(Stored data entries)
Content starts
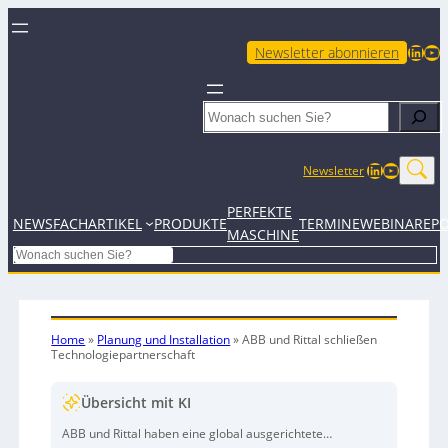
LinkedIn
YouTube
Newsletter abonnieren
Search
LinkedIn
YouTub
Newsletter
PERFEKTE
NEWS
FACHARTIKEL
PRODUKTE
TERMINE
WEBINARE
P
MASCHINE
Search
Home
»
Planung und Installation
»
ABB und Rittal schließen
Technologiepartnerschaft
Übersicht mit KI
ABB und Rittal haben eine global ausgerichtete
Content ends
▶ _Exercise directions_
A verbatim copy of every entry above, with no pictures, is the expected output.

▶ _Task output_
LinkedIn
YouTube
Newsletter abonnieren
Search
LinkedIn
YouTub
Newsletter
PERFEKTE
NEWS
FACHARTIKEL
PRODUKTE
TERMINE
WEBINARE
P
MASCHINE
Search
Home
»
Planung und Installation
»
ABB und Rittal schließen
Technologiepartnerschaft
Übersicht mit KI
ABB und Rittal haben eine global ausgerichtete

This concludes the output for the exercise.